Memories of the WTC Before and After 9/11
This is a guest post by James Fisher, a professor of theology and American Studies at Fordham University and the author of On the Irish Waterfront: The Crusader, the Movie, and the Soul of the Port of New York. He is Care2 blogger Kristina Chew’s husband.
The Port Was Their Place
On August 16, 2011, I experienced my first and only glimpse of the Statue of Liberty from the magnificent vantage point of the Port Authority of New York and New Jersey’s 88th floor executive offices in the World Trade Center’s North Tower. I had just ascended from a tour of the complex’s six subbasements and its famous foundation-level “inverted bathtub” design with Frank De Martini — the WTC’s construction manager and a devoted curator of the complex’s history and architecture — and my friend Angus Gillespie, author of the finest study available of the WTC’s origins and development.
Only weeks earlier I had returned to New Jersey with Kristina and Charlie after seven years in the Midwest. The first course I was to teach that autumn at St. Peter’s College — just across the Harbor from the WTC in Jersey City — focused on the history and culture of the Port of New York and New Jersey, news that both bemused and heartened Frank and executives of the bi-state agency who shared their time with Angus and me on that sultry August afternoon.
It was clear these folks loved the Port and its history and lore: it was their special place and they tended this privilege with an affection that belied the Port Authority’s reputation as an opaque, inaccessible agency beholden to political interests on both sides of the Harbor and unresponsive to public concerns. As far back as the 1940s, according to the agency’s historian, executive director Austin J. Tobin was deeply “touched by the romance of the harbor,” a sentiment he nurtured and conveyed to his staff. As I discovered in my own research, Tobin had exerted his quiet clout in autumn 1953 to enable Elia Kazan and crew to shoot the 1954 movie On the Waterfront on Port Authority-owned piers in Hoboken, after the filmmakers were informed their lives were at risk should they persist in their initial plans to shoot the picture on Manhattan’s West Side.
The classic film On the Waterfront (1954) depicted the Port at in all its violence and glorious beauty. The heroism it depicted was renewed—in all too real life–on September 11, 2001, when Frank De Martini and dozens of Port Authority executives, policemen, and other personnel were killed; many — like Frank — while ushering others to safety.
The following day, I was among hundreds who reached the site to bring relief supplies to rescue workers via police vessel. It was a terribly hopeless feeling. I’ll never forget the ride back across the Harbor, and the look on the faces of two Jersey City cops who sized me up before pointing at my lower legs: covered to the knees with ashes.
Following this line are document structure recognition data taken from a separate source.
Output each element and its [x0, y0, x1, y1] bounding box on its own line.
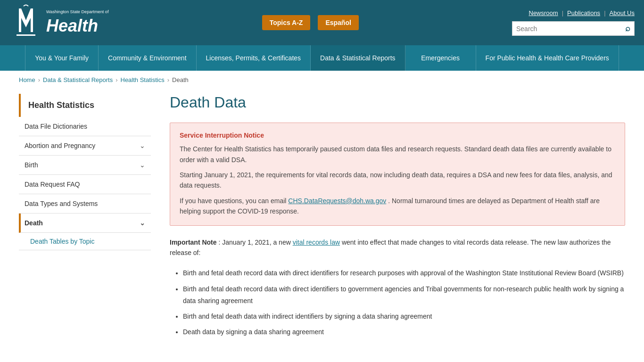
- important-note: Important Note : January 1, 2021, a new …: [170, 237, 625, 258]
- breadcrumb-sep-3: ›: [167, 76, 169, 83]
- breadcrumb-home[interactable]: Home: [19, 76, 35, 83]
- logo-icon: [9, 4, 42, 41]
- sidebar-item-data-types[interactable]: Data Types and Systems: [19, 194, 151, 214]
- search-bar: ⌕: [512, 21, 635, 36]
- header-right: Newsroom | Publications | About Us ⌕: [512, 9, 635, 36]
- page-title: Death Data: [170, 94, 625, 111]
- vital-records-law-link[interactable]: vital records law: [293, 239, 340, 246]
- breadcrumb: Home › Data & Statistical Reports › Heal…: [0, 71, 644, 89]
- search-input[interactable]: [516, 25, 625, 33]
- sidebar-item-birth[interactable]: Birth ⌄: [19, 156, 151, 175]
- espanol-button[interactable]: Español: [318, 15, 358, 30]
- search-icon: ⌕: [625, 24, 630, 33]
- alert-paragraph-3: If you have questions, you can email CHS…: [180, 196, 615, 217]
- alert-box: Service Interruption Notice The Center f…: [170, 123, 625, 225]
- breadcrumb-health-statistics[interactable]: Health Statistics: [121, 76, 165, 83]
- sidebar-item-dictionaries[interactable]: Data File Dictionaries: [19, 117, 151, 136]
- nav-item-emergencies[interactable]: Emergencies: [405, 45, 476, 71]
- alert-title: Service Interruption Notice: [180, 132, 615, 139]
- main-nav: You & Your Family Community & Environmen…: [0, 45, 644, 71]
- publications-link[interactable]: Publications: [567, 9, 600, 16]
- sidebar-subitem-death-tables[interactable]: Death Tables by Topic: [19, 233, 151, 250]
- chevron-down-icon: ⌄: [140, 161, 145, 169]
- breadcrumb-current: Death: [172, 76, 189, 83]
- header: Washington State Department of Health To…: [0, 0, 644, 45]
- logo-text: Washington State Department of Health: [46, 8, 109, 37]
- sidebar-item-death[interactable]: Death ⌄: [19, 214, 151, 233]
- alert-email-link[interactable]: CHS.DataRequests@doh.wa.gov: [288, 197, 386, 205]
- sidebar-item-data-request-faq[interactable]: Data Request FAQ: [19, 175, 151, 194]
- breadcrumb-sep-1: ›: [38, 76, 40, 83]
- bullet-list: Birth and fetal death record data with d…: [170, 267, 625, 338]
- list-item: Death data by signing a data sharing agr…: [183, 326, 625, 338]
- search-button[interactable]: ⌕: [625, 24, 630, 33]
- sidebar-title: Health Statistics: [19, 94, 151, 117]
- page-content: Death Data Service Interruption Notice T…: [170, 89, 625, 356]
- nav-item-community[interactable]: Community & Environment: [99, 45, 197, 71]
- breadcrumb-sep-2: ›: [116, 76, 117, 83]
- sidebar: Health Statistics Data File Dictionaries…: [19, 89, 151, 356]
- list-item: Birth and fetal death record data with d…: [183, 267, 625, 279]
- sidebar-item-abortion[interactable]: Abortion and Pregnancy ⌄: [19, 136, 151, 156]
- main-container: Health Statistics Data File Dictionaries…: [0, 89, 644, 356]
- top-links: Newsroom | Publications | About Us: [529, 9, 635, 16]
- newsroom-link[interactable]: Newsroom: [529, 9, 558, 16]
- alert-paragraph-1: The Center for Health Statistics has tem…: [180, 144, 615, 165]
- alert-paragraph-2: Starting January 1, 2021, the requiremen…: [180, 170, 615, 191]
- nav-item-family[interactable]: You & Your Family: [25, 45, 99, 71]
- logo: Washington State Department of Health: [9, 4, 109, 41]
- about-us-link[interactable]: About Us: [610, 9, 635, 16]
- nav-item-licenses[interactable]: Licenses, Permits, & Certificates: [197, 45, 311, 71]
- list-item: Birth and fetal death data with indirect…: [183, 311, 625, 322]
- nav-item-public-health[interactable]: For Public Health & Health Care Provider…: [476, 45, 619, 71]
- breadcrumb-data-reports[interactable]: Data & Statistical Reports: [43, 76, 113, 83]
- list-item: Birth and fetal death record data with d…: [183, 283, 625, 307]
- chevron-down-icon: ⌄: [140, 219, 145, 227]
- topics-az-button[interactable]: Topics A-Z: [262, 15, 311, 30]
- nav-item-data[interactable]: Data & Statistical Reports: [311, 45, 405, 71]
- chevron-down-icon: ⌄: [140, 142, 145, 149]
In the days and weeks that followed, the spirit of the Port was incarnated in stories of firemen and cops and brokers who shared a historic link to the Harbor and waterfront, often through the memory of longshoremen ancestors who had worked the piers of the West Side at a time when the Port was the great metropolis’s most special place.
The World Trade Center was designed by officials at the Port Authority as a hub for productive maritime-related commerce in the world’s greatest harbor and around the world. Austin J. Tobin, grandson of a Brooklyn longshoreman, had struggled for decades—almost entirely behind the scenes—to overcome the organized and less-organized criminality that had plagued life in and around the port since the late nineteenth century.
With the advent of the Port Authority-backed Waterfront Commission in 1953, control over hiring in the Port was shifted from mob-controlled piers to the new agency’s hiring information centers. But by the time the World Trade Center was opened in the early 1970s, container technology had rendered the piers of Manhattan’s West Side obsolete: the epicenter of the Port shifted to container facilities at Newark and Elizabeth in New Jersey.
The Twin Towers were like thousand-foot vertical piers, soaring up and away from the often violent, yet deeply compelling history of the sea-level docks of the West Side. The Port Authority’s insistence that the Twin Towers site be moved from its originally planned location on the East Side to the West linked the project to the agency’s recently acquired Port Authority Trans Hudson (formerly the Hudson and Manhattan railroad “tubes;” now PATH) light-rail connections to New Jersey. The move affirmed the agency’s self-identity as a kind of third state in the region, coordinating transportation and infrastructure improvements within a twenty-five mile radius from the Statue of Liberty.
The Trade Center struggled in its early days; the diversification of its tenant base in later years saved the complex while shifting its focus from maritime trade. Yet at is heart it remained a monument to this special place, the Port of New York and New Jersey, and the special people who made it great and whom we will never forget.